How to Get Real-Time Analytics from a Data WarehouseBy Kevin Fogarty | Posted 2008-05-02 Email Print
Out-of-band, near-real-time data warehousing allows companies that could never afford real-time data before find good reasons to pay for it.
It’s a cliché in business to say that time is money, but the people who repeat it usually don’t quantify how much of one it costs to buy the other.
That’s probably a good thing, too, because the equation is changing. Time is getting cheaper.
Not radically cheaper: Saving time for other parts of the business still costs IT hard dollars for compute power, lines of code and bandwidth.
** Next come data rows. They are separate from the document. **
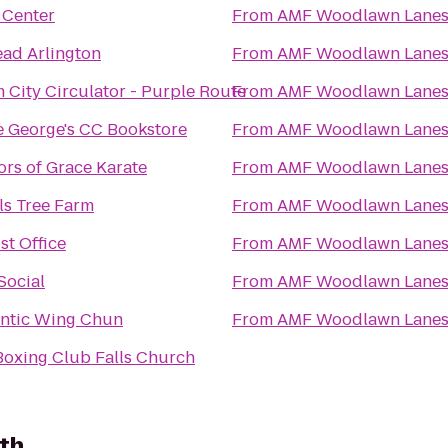
 Center
From
AMF Woodlawn Lane
ead Arlington
From
AMF Woodlawn Lane
 City Circulator - Purple Route
From
AMF Woodlawn Lane
e George's CC Bookstore
From
AMF Woodlawn Lane
ors of Grace Karate
From
AMF Woodlawn Lane
ls Tree Farm
From
AMF Woodlawn Lane
st Office
From
AMF Woodlawn Lane
Social
From
AMF Woodlawn Lane
ntic Wing Chun
From
AMF Woodlawn Lane
 Boxing Club Falls Church
th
But the kind of technology that can crunch and deliver data quickly enough that its results are considered “real-time” has become so much less esoteric that it is now available to more than just brokerages, air-traffic controllers and emergency response agencies—organizations that would lose either their clients or their shirts if their information were more than a few seconds old.
Many of the companies moving into real-time systems are those for whom it’s a priority to measure time in seconds and to preserve as many as possible. Others are more surprising. Grocery products, for example, come with notoriously narrow profit margins, short shelf lives and complex buying patterns that have made after-the-fact data mining more successful than real-time sales tracking.
But near-real-time data allows grocery chain Haggen, Inc. to respond to low-inventory warnings as the inventory dwindles, rather than long after both inventory and prospective customers are gone.
“The software in our stores used to serve up summary files and log data at 3 a.m. We’d pull it across from all our stores by about 6 a.m. and begin the process of loading it into our data warehouse. By about 9 a.m., the business would begin to get some idea of what had gone on the previous day,” according to Harrison Lewis, CIO of the 33-store chain, which is based in Bellingham, Wash.
“Now we have a trickle-feed of data coming in all the time from the stores. Within fractions of a second after the transaction we can pull the data out, convert it to XML, send it to the controller and on to the server,” Lewis says. “We get visibility throughout the day; at 9 a.m. I can say how I was doing 15 minutes ago.”
That’s important for a store that focuses on high-quality, local products and—more importantly—products being mixed or baked or cooked in the store and sold for high margins in the company’s specialty departments.
Since we’re “dealing with products we’re manufacturing in the store, or with items that are doing incredibly well, having the ability to respond faster gives me the ability to take advantage of a good situation or minimize the impact of a bad one,” Lewis says.